Abstract

The ability to effectively reason in the presence of qualitative preferences on literals or formulas is a central issue in Artificial Intelligence. In the last few years, two procedures have been presented in order to reason with propositional satisfiability SAT problems in the presence of additional, partially ordered qualitative preferences on literals or formulas: the first requires a modification of the branching heuristic of the SAT solver in order to guarantee that the first solution is optimal, while the second computes a sequence of solutions, each guaranteed to be better than the previous one. The two approaches have their own advantages and disadvantages and when compared on specific classes of instances --each having an empty partial order --the second seems to have superior performance.In this paper we show that the above two approaches for reasoning with qualitative preferences can be combined yielding a new effective procedure.

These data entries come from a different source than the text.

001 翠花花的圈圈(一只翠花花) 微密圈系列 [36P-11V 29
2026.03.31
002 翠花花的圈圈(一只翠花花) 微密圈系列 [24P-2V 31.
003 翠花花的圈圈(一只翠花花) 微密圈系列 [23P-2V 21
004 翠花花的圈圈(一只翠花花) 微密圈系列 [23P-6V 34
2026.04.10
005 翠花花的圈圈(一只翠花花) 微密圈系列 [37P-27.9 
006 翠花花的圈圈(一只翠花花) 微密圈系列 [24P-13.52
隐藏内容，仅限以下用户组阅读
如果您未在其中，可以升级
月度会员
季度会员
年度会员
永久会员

In particular, in the new procedure we modify the branching heuristic --as in the first approach --by possibly changing the polarity of the returned literal, and then we continue the search --as in the second approach --looking for better solutions. We extended the experimental analysis conducted in previous papers by considering a wide variety of problems, having both an empty and a non-empty partial order: the results show that the new procedure performs better than the two previous approaches on average, and especially on the “hard” problems. As a preliminary result, we show that the framework of qualitative preferences on literals is more general and expressive than the framework on quantitative preferences.